Work request: All of the entries should be restated word for word, but without their pictures.

[Pixel coordinate grounding data]
⁂
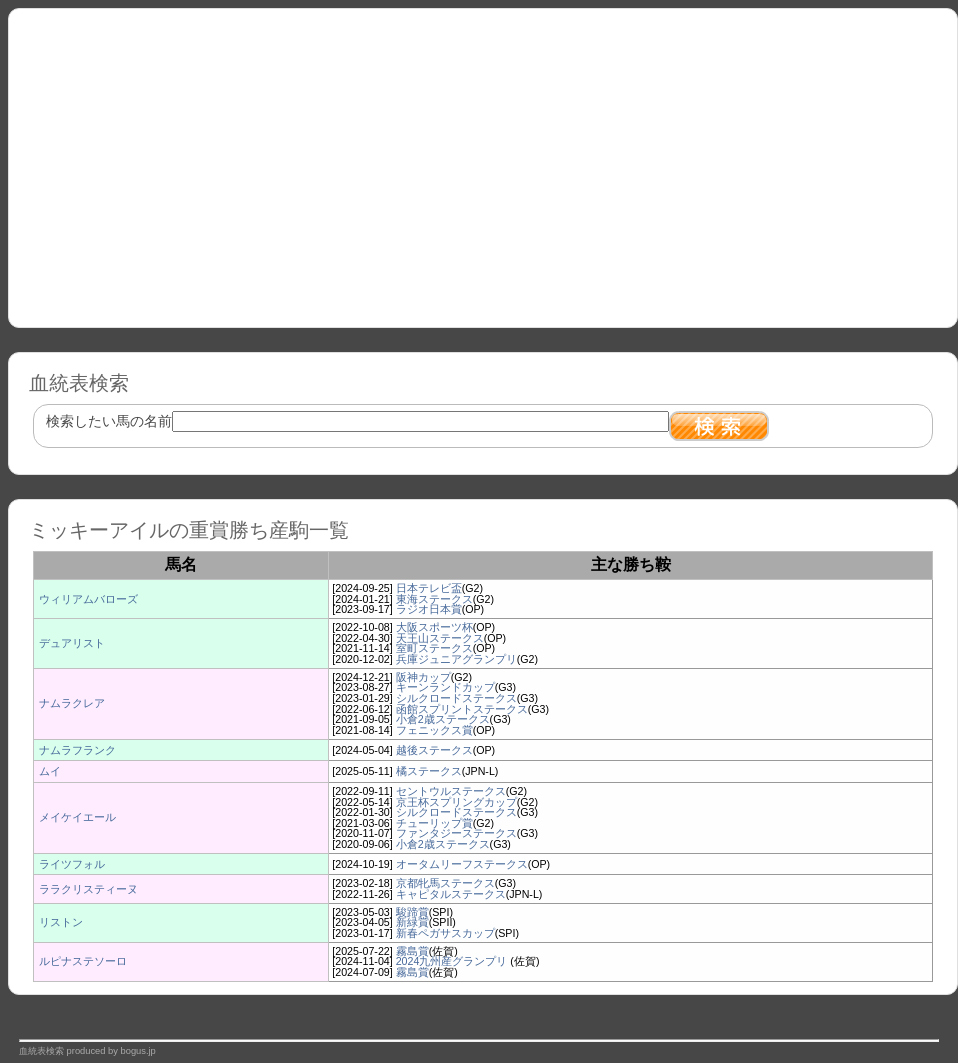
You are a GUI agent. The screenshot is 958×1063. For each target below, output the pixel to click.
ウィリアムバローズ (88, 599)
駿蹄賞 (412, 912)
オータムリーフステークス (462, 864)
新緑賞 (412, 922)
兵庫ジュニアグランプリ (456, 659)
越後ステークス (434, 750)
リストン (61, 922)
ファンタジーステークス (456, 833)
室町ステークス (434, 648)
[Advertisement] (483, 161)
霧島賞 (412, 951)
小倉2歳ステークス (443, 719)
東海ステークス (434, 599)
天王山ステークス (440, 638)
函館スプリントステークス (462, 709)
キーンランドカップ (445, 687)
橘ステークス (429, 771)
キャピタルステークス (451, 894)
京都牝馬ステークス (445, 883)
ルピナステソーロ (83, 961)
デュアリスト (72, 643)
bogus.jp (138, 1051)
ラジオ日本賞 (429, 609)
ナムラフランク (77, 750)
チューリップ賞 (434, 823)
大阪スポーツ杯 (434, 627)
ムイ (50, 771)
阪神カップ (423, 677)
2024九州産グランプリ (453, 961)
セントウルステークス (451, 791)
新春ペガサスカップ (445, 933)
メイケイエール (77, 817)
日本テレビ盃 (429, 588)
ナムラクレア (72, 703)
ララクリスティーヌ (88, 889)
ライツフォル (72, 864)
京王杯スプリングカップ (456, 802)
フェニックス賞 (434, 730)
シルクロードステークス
⁂
Written answer:
You are a GUI agent. The screenshot is 958×1063. For each target below, output the pixel to click.
ウィリアムバローズ (88, 599)
駿蹄賞 (412, 912)
オータムリーフステークス (462, 864)
新緑賞 (412, 922)
兵庫ジュニアグランプリ (456, 659)
越後ステークス (434, 750)
リストン (61, 922)
ファンタジーステークス (456, 833)
室町ステークス (434, 648)
[Advertisement] (483, 161)
霧島賞 (412, 951)
小倉2歳ステークス (443, 719)
東海ステークス (434, 599)
天王山ステークス (440, 638)
函館スプリントステークス (462, 709)
キーンランドカップ (445, 687)
橘ステークス (429, 771)
キャピタルステークス (451, 894)
京都牝馬ステークス (445, 883)
ルピナステソーロ (83, 961)
デュアリスト (72, 643)
bogus.jp (138, 1051)
ラジオ日本賞 (429, 609)
ナムラフランク (77, 750)
チューリップ賞 (434, 823)
大阪スポーツ杯 (434, 627)
ムイ (50, 771)
阪神カップ (423, 677)
2024九州産グランプリ (453, 961)
セントウルステークス (451, 791)
新春ペガサスカップ (445, 933)
メイケイエール (77, 817)
日本テレビ盃 (429, 588)
ナムラクレア (72, 703)
ララクリスティーヌ (88, 889)
ライツフォル (72, 864)
京王杯スプリングカップ (456, 802)
フェニックス賞 (434, 730)
シルクロードステークス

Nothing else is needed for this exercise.